What the task asks:
A verbatim repetition of the data below is requested, without images.

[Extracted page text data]
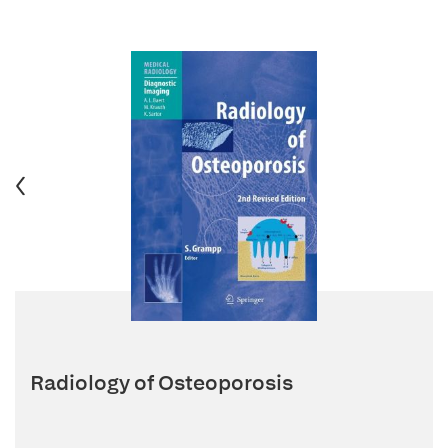
Radiology of Osteoporosis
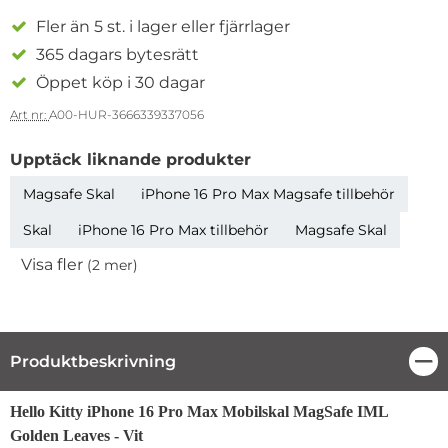
Fler än 5 st. i lager eller fjärrlager
365 dagars bytesrätt
Öppet köp i 30 dagar
Art nr:
A00-HUR-3666339337056
Upptäck liknande produkter
Magsafe Skal
iPhone 16 Pro Max Magsafe tillbehör
Skal
iPhone 16 Pro Max tillbehör
Magsafe Skal
Visa fler
(2 mer)
Egenskaper
Produktbeskrivning
Stä
Produktbeskrivning
Hello Kitty iPhone 16 Pro Max Mobilskal MagSafe IML
Golden Leaves - Vit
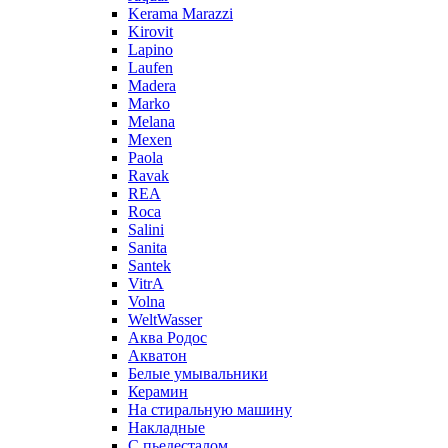
Kerama Marazzi
Kirovit
Lapino
Laufen
Madera
Marko
Melana
Mexen
Paola
Ravak
REA
Roca
Salini
Sanita
Santek
VitrA
Volna
WeltWasser
Аква Родос
Акватон
Белые умывальники
Керамин
На стиральную машину
Накладные
С пьедесталом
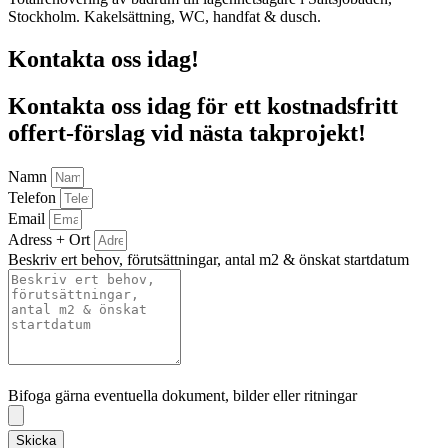
Stockholm. Kakelsättning, WC, handfat & dusch.
Kontakta oss idag!
Kontakta oss idag för ett kostnadsfritt
offert-förslag vid nästa takprojekt!
Namn
Telefon
Email
Adress + Ort
Beskriv ert behov, förutsättningar, antal m2 & önskat startdatum
Bifoga gärna eventuella dokument, bilder eller ritningar
Bifoga gärna eventuella dokument, bilder eller ritningar
Skicka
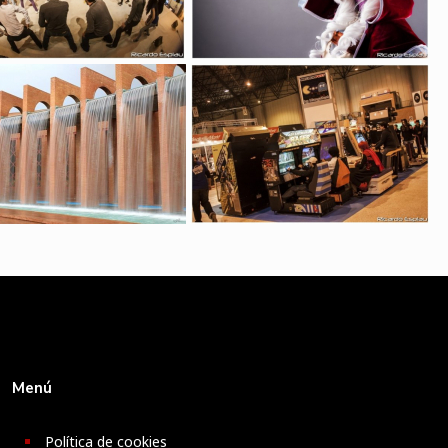
Menú
Política de cookies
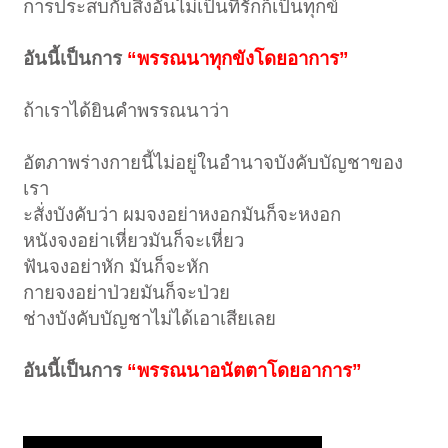
การประสบกับสิ่งอันไม่เป็นที่รักก็เป็นทุกข์
อันนี้เป็นการ
“พรรณนาทุกขังโดยอาการ”
ถ้าเราได้ยินคำพรรณนาว่า
อัตภาพร่างกายนี้ไม่อยู่ในอำนาจบังคับบัญชาของ
เรา
ะสั่งบังคับว่า ผมจงอย่าหงอกมันก็จะหงอก
หนังจงอย่าเหี่ยวมันก็จะเหี่ยว
ฟันจงอย่าหัก มันก็จะหัก
กายจงอย่าป่วยมันก็จะป่วย
ช่างบังคับบัญชาไม่ได้เอาเสียเลย
อันนี้เป็นการ
“พรรณนาอนัตตาโดยอาการ”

Exercise output:
Radiology of Osteoporosis
Fler än 5 st. i lager eller fjärrlager
365 dagars bytesrätt
Öppet köp i 30 dagar
Art nr:
A00-HUR-3666339337056
Upptäck liknande produkter
Magsafe Skal
iPhone 16 Pro Max Magsafe tillbehör
Skal
iPhone 16 Pro Max tillbehör
Magsafe Skal
Visa fler
(2 mer)
Egenskaper
Produktbeskrivning
Stä
Produktbeskrivning
Hello Kitty iPhone 16 Pro Max Mobilskal MagSafe IML
Golden Leaves - Vit
Kerama Marazzi
Kirovit
Lapino
Laufen
Madera
Marko
Melana
Mexen
Paola
Ravak
REA
Roca
Salini
Sanita
Santek
VitrA
Volna
WeltWasser
Аква Родос
Акватон
Белые умывальники
Керамин
На стиральную машину
Накладные
С пьедесталом
Stockholm. Kakelsättning, WC, handfat & dusch.
Kontakta oss idag!
Kontakta oss idag för ett kostnadsfritt
offert-förslag vid nästa takprojekt!
Namn
Telefon
Email
Adress + Ort
Beskriv ert behov, förutsättningar, antal m2 & önskat startdatum
Bifoga gärna eventuella dokument, bilder eller ritningar
Bifoga gärna eventuella dokument, bilder eller ritningar
Skicka
Menú
Política de cookies
การประสบกับสิ่งอันไม่เป็นที่รักก็เป็นทุกข์
อันนี้เป็นการ
“พรรณนาทุกขังโดยอาการ”
ถ้าเราได้ยินคำพรรณนาว่า
อัตภาพร่างกายนี้ไม่อยู่ในอำนาจบังคับบัญชาของ
เรา
ะสั่งบังคับว่า ผมจงอย่าหงอกมันก็จะหงอก
หนังจงอย่าเหี่ยวมันก็จะเหี่ยว
ฟันจงอย่าหัก มันก็จะหัก
กายจงอย่าป่วยมันก็จะป่วย
ช่างบังคับบัญชาไม่ได้เอาเสียเลย
อันนี้เป็นการ
“พรรณนาอนัตตาโดยอาการ”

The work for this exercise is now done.